Ukochany zadzwonił koło dziesiątej, nawet dość wcześnie, jak na niego w niedzielę. Od razu humor plus sto. Zapytał, czy mi przeszło "pogniewanie się".
Na okoliczność rozterek piątkowych wieczorem wybrałam się na shopping. Kupiłam sobie dżinsy i miałam wielką ochotę na nową torebkę, to co jednak jest w sklepach tak wygląda plastikiem i pachnie plastikiem, że straszne. W dodatku uszy miały nieodpowiednie, bo w tym kolorze, w którym chciałam, zazwyczaj miały uszy małe, takie "do ręki", a nie "na ramię". Nie znalazłam torebki "godnej" mojej osoby, więc już w domu przeprosiłam się ze starą, szytą na zamówienie.

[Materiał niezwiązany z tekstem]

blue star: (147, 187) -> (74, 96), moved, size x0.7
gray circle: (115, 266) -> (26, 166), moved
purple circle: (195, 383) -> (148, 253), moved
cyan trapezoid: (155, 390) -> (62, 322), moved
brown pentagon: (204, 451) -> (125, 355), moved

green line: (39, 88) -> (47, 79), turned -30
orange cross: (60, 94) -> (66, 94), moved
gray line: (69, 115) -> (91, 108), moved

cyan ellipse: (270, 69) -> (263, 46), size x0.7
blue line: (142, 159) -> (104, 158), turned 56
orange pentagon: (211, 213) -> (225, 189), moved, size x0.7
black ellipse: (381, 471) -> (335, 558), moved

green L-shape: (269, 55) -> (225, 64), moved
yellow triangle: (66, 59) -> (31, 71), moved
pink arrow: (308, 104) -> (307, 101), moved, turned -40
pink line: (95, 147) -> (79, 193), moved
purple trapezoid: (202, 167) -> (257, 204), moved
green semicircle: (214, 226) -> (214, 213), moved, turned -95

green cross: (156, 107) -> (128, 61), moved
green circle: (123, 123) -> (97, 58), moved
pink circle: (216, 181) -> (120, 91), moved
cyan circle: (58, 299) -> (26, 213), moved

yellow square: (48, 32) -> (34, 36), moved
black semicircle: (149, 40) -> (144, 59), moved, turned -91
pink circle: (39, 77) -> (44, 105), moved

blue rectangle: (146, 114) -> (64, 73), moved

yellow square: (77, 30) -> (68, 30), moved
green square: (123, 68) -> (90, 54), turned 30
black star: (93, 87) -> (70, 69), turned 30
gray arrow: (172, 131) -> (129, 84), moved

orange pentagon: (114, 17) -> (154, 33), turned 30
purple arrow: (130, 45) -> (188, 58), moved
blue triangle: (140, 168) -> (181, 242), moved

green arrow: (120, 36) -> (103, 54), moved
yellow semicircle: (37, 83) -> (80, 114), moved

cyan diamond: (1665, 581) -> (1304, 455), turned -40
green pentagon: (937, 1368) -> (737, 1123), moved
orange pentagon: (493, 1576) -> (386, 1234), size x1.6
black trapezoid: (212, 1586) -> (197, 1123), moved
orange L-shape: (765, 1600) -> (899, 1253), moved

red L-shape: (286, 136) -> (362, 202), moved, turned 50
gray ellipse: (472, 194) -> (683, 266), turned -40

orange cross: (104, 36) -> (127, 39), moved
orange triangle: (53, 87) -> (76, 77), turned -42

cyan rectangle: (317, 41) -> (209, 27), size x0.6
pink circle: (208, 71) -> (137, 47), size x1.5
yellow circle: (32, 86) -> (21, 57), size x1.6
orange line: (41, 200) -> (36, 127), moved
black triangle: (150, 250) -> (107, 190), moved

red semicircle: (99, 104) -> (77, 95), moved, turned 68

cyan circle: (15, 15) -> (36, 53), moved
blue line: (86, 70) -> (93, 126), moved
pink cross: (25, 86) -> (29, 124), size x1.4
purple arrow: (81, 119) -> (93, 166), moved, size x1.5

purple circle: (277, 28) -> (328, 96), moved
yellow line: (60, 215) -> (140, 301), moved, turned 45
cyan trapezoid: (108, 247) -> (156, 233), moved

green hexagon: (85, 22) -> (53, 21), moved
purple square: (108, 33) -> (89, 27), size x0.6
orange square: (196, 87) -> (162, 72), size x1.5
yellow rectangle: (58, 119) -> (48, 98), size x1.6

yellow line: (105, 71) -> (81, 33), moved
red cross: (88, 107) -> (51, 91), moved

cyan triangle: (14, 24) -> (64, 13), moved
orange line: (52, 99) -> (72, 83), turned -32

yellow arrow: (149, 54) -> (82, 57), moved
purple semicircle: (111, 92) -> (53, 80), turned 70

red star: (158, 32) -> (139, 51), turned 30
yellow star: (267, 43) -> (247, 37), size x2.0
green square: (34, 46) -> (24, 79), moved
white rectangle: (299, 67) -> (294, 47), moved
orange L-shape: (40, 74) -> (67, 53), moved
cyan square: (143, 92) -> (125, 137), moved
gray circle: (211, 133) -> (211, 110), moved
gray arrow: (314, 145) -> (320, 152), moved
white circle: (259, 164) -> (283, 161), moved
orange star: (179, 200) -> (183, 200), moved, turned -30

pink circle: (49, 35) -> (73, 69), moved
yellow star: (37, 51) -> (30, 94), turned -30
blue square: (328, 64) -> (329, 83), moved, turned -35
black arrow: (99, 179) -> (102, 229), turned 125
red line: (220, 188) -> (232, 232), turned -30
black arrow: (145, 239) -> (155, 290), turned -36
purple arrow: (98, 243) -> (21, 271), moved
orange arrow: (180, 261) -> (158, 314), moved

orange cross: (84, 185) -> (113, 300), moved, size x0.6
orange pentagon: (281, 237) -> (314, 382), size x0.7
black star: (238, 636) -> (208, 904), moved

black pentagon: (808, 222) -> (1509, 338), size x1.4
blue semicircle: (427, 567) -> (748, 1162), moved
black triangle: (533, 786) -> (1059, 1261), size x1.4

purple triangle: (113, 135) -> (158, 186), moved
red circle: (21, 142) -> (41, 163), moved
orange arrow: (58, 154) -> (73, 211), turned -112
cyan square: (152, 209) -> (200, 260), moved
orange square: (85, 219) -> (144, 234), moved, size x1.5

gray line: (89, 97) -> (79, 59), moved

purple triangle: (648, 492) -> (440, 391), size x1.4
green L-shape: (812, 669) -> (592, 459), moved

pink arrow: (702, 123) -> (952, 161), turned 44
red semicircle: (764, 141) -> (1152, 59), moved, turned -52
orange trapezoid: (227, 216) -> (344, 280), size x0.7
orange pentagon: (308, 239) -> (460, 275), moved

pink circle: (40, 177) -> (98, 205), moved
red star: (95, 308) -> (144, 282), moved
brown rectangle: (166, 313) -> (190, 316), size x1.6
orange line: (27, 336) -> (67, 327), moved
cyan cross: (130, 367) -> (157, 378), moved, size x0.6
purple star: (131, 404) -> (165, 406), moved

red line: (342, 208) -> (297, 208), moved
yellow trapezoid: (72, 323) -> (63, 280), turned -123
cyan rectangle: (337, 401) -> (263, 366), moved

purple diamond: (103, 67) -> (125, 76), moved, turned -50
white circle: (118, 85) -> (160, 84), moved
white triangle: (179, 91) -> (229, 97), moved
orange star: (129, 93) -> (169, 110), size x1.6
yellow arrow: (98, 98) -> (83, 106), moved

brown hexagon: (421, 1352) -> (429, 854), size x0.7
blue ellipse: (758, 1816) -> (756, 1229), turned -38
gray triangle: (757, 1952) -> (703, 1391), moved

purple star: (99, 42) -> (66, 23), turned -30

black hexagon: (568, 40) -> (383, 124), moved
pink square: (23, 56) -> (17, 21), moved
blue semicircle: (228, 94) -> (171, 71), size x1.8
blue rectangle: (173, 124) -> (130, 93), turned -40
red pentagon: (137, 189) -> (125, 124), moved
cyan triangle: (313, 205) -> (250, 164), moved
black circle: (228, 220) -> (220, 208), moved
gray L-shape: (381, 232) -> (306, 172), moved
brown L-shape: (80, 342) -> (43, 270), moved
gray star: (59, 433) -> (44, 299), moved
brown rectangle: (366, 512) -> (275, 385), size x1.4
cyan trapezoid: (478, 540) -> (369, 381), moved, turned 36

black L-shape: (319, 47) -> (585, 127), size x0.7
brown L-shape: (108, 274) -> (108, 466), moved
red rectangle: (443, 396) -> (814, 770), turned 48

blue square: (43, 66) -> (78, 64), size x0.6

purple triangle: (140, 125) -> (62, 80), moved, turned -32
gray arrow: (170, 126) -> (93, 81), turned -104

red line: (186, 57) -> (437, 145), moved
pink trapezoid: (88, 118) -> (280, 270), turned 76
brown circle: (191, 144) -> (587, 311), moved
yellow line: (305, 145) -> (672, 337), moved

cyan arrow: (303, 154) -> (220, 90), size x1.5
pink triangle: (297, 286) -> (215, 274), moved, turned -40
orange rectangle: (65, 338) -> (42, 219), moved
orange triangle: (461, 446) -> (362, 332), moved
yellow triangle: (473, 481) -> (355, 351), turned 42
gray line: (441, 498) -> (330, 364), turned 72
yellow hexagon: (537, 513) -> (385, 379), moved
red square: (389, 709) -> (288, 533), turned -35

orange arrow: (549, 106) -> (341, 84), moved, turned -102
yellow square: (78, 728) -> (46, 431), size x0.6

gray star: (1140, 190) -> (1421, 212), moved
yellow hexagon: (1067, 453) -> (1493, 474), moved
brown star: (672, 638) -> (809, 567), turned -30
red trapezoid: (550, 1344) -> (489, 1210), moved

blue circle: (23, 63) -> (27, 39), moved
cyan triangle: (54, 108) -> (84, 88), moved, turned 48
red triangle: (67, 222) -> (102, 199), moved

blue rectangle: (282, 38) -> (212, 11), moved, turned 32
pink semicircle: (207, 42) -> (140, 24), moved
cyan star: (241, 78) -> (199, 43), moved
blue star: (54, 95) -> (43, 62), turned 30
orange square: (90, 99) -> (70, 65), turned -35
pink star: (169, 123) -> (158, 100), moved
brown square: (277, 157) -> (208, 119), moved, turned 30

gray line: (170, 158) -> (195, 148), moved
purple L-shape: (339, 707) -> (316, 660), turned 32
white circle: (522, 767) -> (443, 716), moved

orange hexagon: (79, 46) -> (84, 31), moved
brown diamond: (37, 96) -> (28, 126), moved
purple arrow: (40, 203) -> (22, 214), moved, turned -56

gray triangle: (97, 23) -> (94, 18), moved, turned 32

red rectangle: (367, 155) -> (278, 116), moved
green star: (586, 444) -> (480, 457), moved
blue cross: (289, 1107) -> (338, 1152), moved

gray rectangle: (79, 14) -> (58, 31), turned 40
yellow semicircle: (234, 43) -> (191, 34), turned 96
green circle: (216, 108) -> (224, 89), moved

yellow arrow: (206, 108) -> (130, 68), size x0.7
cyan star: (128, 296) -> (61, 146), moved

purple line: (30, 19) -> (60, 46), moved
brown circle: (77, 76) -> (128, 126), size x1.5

Za to w galerii handlowej postawiłam sobie kawę. Online zaś robiłam zakupy i w piątek, i sobotę (dwie bluzy, spodnie dresowe, legginsy, wszystko w na nowo odkrytych brązach. Czekoladowy brąz był przecież krzykiem mody jakieś 15 lat temu). W niedzielę zamówiłam sobie też dwie walizki, w tym jedną kabinówkę. Moją starą wielką walizę zabrał ze sobą do Warszawy mój syn - student, to pewnie zostawi sobie na stałe i już jej nie odzyskam.
Dzień do popołudnia spokojny, spędzony na ogarnianiu domu. Pranie, prasowanie, odkurzanie, zmiana pościeli, wywiezienie staroci na PCK, wymiana spalonych żarówek tu i ówdzie, nadanie zwrotów. Przy okazji stwierdziłam, że jedną z lepszych moich decyzji było zaprzestania prasowania odzieży dzieciom - sporo pracy przez to mi odeszło. Postawiłam sobie pierwsze dekoracje świąteczne - został miesiąc do Wigilii.
Pracy w pracy jakoś dużo, może to przez wypływanie dodatkowych zagadnień, miałam więc wziąć coś do domu, ale pomyślałam (nie pierwszy raz), że primo nikt nie doceni tego, że będę pracować w domu w niedzielę, secundo nikt mi za nadgodziny nie zapłaci. Trzeba więc dbać o równowagę praca-życie. Stwierdziłam, że albo będę pracować w tygodniu w pędzie, albo w poniedziałek zostanę po godzinach. Ale nie w weekend.
Cały tydzień ładnie trzymalam dietę, więc sukces na wadze, a teraz wzięło mnie na popcorn - muszę tę chętkę zwalczyć w sobie, bo to tylko puste kalorie i same węglowodany z tłuszczem. A przecież głodna nie jestem.
Na koniec - zastanawiam się, jak stara babą jestem: muszę prowadzić samochód w okularach i kupiłam sobie elektryczny koc i ogrzewane kapcie, żeby w domu przyjemniej mi się siedziało przed komputerem. Starość postępuje.
Ja też się jakaś starszawa robię. Najbardziej mnie wkurza częste zmęczenie. To podobno typowe dla autoimmunologicznych. Ale to nie "moje", mnie wszędzie było pełno, a teraz dziwnie polubiłam siedzenie w domu i nawet na wakacje nie bardzo mi się chciało wyjeżdżać.